[Page-level text extractions]
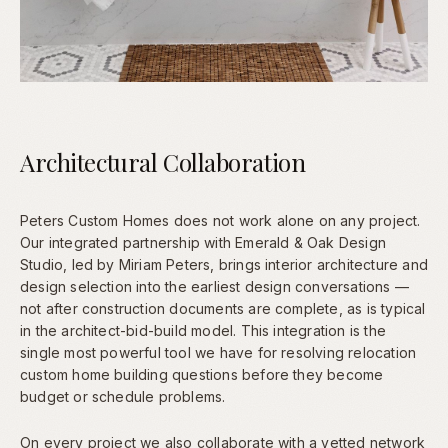
Architectural Collaboration
Peters Custom Homes does not work alone on any project.
Our integrated partnership with Emerald & Oak Design
Studio, led by Miriam Peters, brings interior architecture and
design selection into the earliest design conversations —
not after construction documents are complete, as is typical
in the architect-bid-build model. This integration is the
single most powerful tool we have for resolving relocation
custom home building questions before they become
budget or schedule problems.
On every project we also collaborate with a vetted network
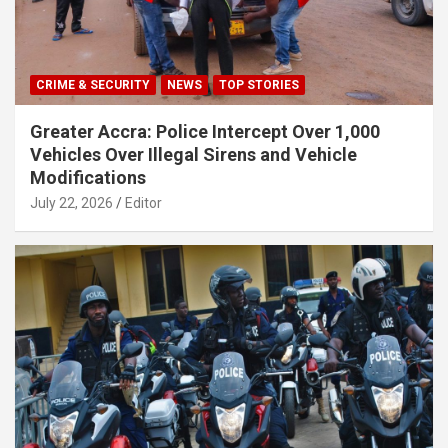
CRIME & SECURITY
NEWS
TOP STORIES
Greater Accra: Police Intercept Over 1,000
Vehicles Over Illegal Sirens and Vehicle
Modifications
July 22, 2026
Editor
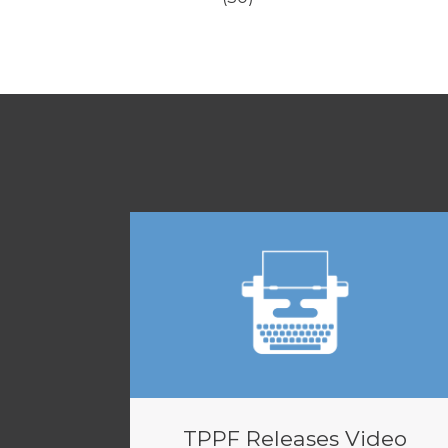
TPPF Releases Video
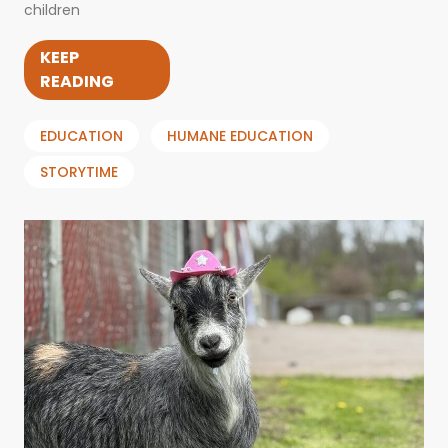
children
KEEP
READING
EDUCATION
HUMANE EDUCATION
STORYTIME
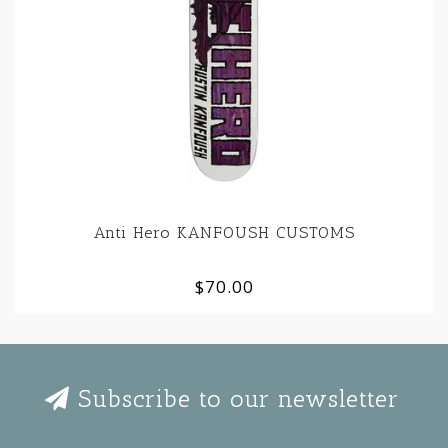
Anti Hero KANFOUSH CUSTOMS
$70.00
Subscribe to our newsletter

__Exercise details__:
If an entry holds an image, omit that image and print the remainder exactly as it stands.

__Task solution__:
Architectural Collaboration
Peters Custom Homes does not work alone on any project.
Our integrated partnership with Emerald & Oak Design
Studio, led by Miriam Peters, brings interior architecture and
design selection into the earliest design conversations —
not after construction documents are complete, as is typical
in the architect-bid-build model. This integration is the
single most powerful tool we have for resolving relocation
custom home building questions before they become
budget or schedule problems.
On every project we also collaborate with a vetted network
CRIME & SECURITY
NEWS
TOP STORIES
Greater Accra: Police Intercept Over 1,000
Vehicles Over Illegal Sirens and Vehicle
Modifications
July 22, 2026
Editor
TPPF Releases Video
children
KEEP
READING
EDUCATION
HUMANE EDUCATION
STORYTIME
Anti Hero KANFOUSH CUSTOMS
$70.00
Subscribe to our newsletter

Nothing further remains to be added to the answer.